A Polícia Civil de Mato Grosso deflagrou na manhã desta terça-feira (21) a terceira fase da Operação Código Seguro, que tem como alvo um grupo criminoso espalhado por diversos estados do país, especializado em obter e vender dados sensíveis e ferramentas para a prática de diferentes tipos de fraudes pela internet.
A ação visa cumprir 48 ordens judiciais expedidas pelo Núcleo de Justiça do Juiz de Garantias de Cuiabá, com base em investigações conduzidas pela Delegacia Especializada de Repressão a Crimes Informáticos (DRCI).
Mandados e Estados Envolvidos
Entre as 48 ordens judiciais, estão:
- Sete mandados de prisão
- 15 de busca e apreensão
- 15 de afastamento telemático
- Três retiradas de sites do ar
- Sete canais do Telegram e um grupo de WhatsApp removidos
- Sequestro de valores que somam mais de R$ 5,9 milhões
Todos os mandados são cumpridos fora de Mato Grosso, alcançando alvos em nove estados: São Paulo (SP), Paraná (PR), Ceará (CE), Maranhão (MA), Rio de Janeiro (RJ), Santa Catarina (SC), Bahia (BA), Amazonas (AM) e Minas Gerais (MG).

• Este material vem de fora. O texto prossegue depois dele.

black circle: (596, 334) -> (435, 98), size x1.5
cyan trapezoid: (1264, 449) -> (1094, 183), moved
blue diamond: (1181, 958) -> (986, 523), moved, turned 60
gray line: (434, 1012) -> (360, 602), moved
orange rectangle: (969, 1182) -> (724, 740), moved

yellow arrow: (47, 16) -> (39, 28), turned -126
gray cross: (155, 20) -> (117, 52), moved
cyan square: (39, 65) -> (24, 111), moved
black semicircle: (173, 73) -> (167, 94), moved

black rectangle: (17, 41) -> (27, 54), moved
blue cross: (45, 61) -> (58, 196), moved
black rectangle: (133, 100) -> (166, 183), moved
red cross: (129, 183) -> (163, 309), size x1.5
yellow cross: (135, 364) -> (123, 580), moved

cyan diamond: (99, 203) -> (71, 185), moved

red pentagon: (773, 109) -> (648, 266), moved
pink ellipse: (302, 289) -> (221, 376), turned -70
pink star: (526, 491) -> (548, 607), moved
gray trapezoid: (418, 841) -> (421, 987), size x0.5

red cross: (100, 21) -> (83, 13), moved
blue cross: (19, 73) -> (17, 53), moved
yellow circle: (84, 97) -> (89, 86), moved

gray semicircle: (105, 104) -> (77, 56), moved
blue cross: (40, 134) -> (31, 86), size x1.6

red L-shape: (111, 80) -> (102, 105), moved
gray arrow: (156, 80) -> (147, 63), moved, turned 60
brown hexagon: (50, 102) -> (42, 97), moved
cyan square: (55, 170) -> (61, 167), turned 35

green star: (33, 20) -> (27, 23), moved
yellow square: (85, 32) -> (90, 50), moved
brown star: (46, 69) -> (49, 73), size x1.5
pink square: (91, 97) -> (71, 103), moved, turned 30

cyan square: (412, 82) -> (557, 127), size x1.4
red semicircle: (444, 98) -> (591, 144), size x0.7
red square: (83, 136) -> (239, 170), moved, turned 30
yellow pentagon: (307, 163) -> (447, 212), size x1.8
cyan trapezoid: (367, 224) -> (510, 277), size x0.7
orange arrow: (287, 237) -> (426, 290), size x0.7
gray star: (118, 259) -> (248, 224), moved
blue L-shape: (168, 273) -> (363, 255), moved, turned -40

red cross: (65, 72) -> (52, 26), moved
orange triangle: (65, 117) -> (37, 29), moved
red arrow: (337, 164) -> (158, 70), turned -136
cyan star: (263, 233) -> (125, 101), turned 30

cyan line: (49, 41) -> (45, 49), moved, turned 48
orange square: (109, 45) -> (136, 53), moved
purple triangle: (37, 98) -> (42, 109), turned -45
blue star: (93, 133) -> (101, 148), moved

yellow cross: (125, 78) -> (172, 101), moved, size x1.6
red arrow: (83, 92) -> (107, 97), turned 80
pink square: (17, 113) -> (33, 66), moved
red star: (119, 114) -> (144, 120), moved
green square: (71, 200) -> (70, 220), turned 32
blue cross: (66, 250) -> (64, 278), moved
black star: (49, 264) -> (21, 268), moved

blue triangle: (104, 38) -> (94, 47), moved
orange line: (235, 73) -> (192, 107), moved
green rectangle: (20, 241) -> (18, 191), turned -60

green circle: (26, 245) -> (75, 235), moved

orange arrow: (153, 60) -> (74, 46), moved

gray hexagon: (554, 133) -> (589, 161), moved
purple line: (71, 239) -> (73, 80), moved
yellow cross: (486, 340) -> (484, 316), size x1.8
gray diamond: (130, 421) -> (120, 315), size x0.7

Rede de Fraudes Diversificadas
As investigações, iniciadas em 2023 após acessos indevidos a sistemas policiais por meio de senhas vazadas, identificaram uma atuação criminosa complexa. As duas fases anteriores da operação ocorreram em julho e novembro de 2024.
Inicialmente, o grupo focava na manipulação de informações veiculares. Eles compravam credenciais de acesso a sistemas governamentais restritos para obter dados de chassis, motores e placas. O objetivo era “esquentar” veículos roubados ou furtados, adulterando seus sinais identificadores para simular a regularidade e recolocá-los no mercado.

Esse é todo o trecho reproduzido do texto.